Saved data entries:
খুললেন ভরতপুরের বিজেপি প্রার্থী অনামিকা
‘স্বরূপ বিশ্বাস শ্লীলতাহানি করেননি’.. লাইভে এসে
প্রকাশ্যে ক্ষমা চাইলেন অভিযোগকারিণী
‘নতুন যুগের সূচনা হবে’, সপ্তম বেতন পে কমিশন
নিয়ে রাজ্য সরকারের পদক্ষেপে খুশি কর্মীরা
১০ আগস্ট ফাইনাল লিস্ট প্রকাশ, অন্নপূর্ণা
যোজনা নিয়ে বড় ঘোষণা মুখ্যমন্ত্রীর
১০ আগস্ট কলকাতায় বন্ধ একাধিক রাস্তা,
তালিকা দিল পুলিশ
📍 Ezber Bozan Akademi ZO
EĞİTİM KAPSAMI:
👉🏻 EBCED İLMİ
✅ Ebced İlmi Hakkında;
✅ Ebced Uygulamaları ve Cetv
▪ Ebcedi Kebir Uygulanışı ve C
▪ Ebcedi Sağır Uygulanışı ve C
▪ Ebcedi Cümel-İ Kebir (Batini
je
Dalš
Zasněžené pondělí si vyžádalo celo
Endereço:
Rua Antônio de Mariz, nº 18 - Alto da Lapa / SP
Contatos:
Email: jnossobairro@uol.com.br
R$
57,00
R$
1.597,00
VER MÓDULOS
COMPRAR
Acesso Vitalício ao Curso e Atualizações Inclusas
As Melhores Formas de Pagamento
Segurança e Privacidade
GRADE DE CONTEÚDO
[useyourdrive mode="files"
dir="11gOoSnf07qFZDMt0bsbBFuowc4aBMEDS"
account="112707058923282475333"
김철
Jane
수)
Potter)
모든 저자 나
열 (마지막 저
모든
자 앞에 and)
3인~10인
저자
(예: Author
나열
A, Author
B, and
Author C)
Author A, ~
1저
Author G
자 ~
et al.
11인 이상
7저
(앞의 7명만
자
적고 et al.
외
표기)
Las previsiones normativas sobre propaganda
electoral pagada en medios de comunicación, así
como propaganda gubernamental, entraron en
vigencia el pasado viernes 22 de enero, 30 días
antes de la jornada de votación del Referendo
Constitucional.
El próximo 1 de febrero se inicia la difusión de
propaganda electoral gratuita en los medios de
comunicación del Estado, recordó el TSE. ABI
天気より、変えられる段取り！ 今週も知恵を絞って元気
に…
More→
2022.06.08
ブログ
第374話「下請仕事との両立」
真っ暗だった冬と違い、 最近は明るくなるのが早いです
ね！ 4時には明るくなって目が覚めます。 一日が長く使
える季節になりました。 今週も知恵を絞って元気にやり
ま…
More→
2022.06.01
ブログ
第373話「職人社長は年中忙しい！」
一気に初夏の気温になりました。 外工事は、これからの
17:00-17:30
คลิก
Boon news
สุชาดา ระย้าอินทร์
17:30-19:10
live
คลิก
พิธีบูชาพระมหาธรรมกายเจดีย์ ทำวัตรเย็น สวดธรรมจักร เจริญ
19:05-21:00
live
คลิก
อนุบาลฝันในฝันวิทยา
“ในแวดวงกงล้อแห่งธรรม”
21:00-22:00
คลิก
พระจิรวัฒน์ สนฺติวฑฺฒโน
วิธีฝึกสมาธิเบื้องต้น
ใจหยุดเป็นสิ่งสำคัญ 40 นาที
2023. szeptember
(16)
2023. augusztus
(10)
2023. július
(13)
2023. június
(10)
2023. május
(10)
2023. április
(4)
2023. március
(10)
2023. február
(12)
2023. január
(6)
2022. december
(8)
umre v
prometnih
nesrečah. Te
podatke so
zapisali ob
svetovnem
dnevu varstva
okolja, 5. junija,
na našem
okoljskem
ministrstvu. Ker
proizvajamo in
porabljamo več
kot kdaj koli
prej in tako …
--
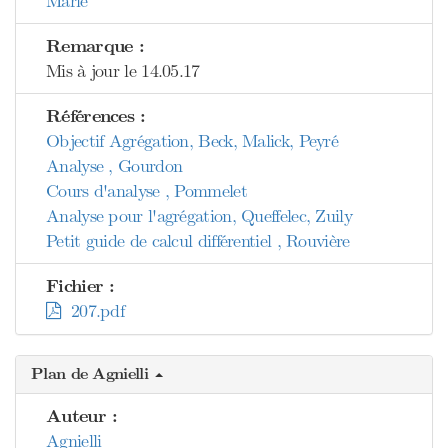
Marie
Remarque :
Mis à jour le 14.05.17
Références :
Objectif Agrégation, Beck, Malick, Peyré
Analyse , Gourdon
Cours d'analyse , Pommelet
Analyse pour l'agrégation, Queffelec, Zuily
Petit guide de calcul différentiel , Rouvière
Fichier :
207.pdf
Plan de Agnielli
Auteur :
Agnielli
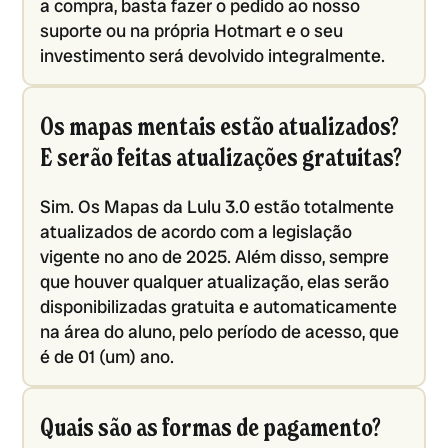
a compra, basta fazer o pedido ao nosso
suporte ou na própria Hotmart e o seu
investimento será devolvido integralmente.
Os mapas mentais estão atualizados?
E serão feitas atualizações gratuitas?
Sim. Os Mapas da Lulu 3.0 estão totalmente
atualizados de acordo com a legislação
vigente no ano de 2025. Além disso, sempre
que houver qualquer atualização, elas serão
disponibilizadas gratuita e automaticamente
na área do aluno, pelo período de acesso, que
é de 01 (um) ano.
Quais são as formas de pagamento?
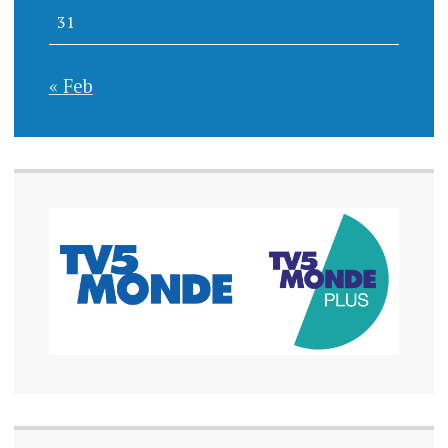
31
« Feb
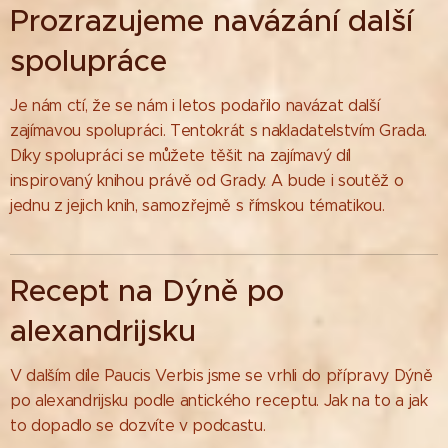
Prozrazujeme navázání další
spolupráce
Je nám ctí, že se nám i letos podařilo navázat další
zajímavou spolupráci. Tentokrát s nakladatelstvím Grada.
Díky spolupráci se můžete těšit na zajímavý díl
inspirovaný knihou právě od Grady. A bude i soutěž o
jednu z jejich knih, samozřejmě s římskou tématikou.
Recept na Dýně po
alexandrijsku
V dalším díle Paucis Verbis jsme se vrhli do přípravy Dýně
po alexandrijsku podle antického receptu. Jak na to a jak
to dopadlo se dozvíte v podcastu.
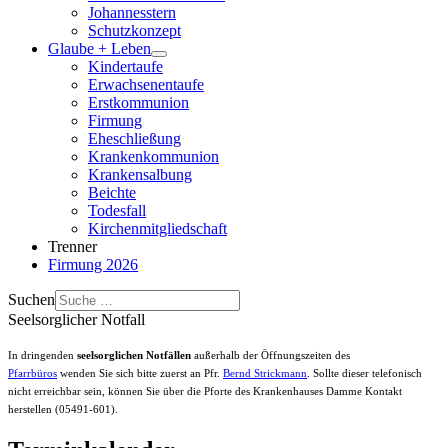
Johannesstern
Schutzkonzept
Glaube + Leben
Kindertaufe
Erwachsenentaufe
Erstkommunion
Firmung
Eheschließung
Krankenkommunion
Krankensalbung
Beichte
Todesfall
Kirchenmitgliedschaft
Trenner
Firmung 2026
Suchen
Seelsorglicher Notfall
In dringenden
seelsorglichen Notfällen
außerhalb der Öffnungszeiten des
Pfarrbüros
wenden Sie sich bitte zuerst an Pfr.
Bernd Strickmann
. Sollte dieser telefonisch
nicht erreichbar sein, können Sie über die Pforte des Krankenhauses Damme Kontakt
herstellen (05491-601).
==
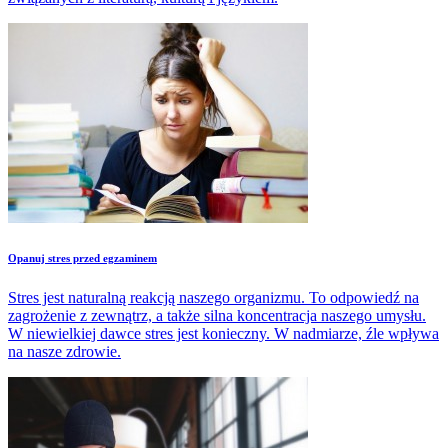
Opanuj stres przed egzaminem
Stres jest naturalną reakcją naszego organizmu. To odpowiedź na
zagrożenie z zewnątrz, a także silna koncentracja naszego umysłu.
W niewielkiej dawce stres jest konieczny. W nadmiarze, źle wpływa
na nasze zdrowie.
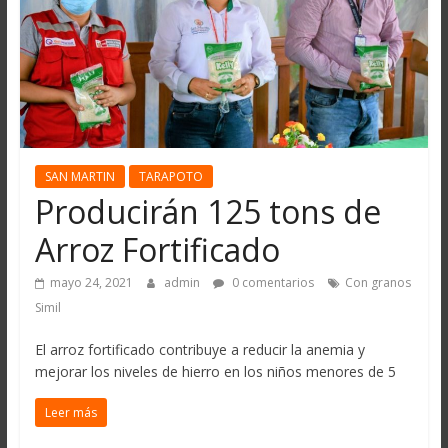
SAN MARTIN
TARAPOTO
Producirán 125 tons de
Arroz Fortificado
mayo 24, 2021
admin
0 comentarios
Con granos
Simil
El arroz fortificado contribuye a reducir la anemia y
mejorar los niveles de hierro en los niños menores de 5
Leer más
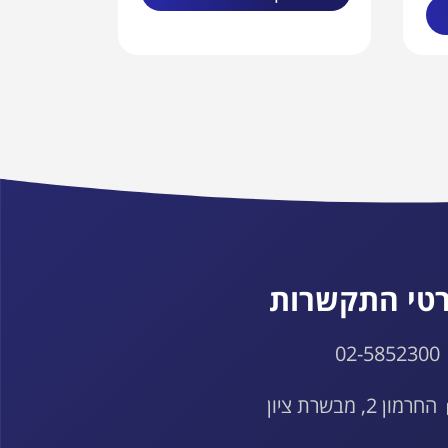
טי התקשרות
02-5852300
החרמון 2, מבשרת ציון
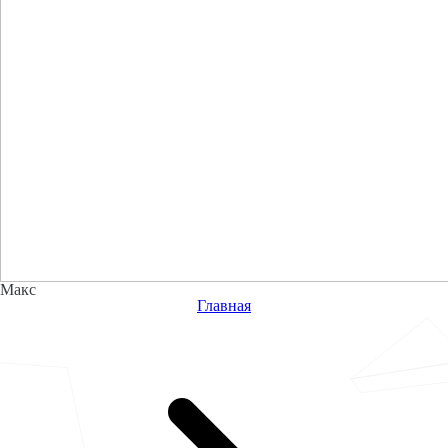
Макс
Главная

## EXERCISE BRIEF
Among the records, count every line where "jest" appears. Reply with the total alone.

## RESULT
2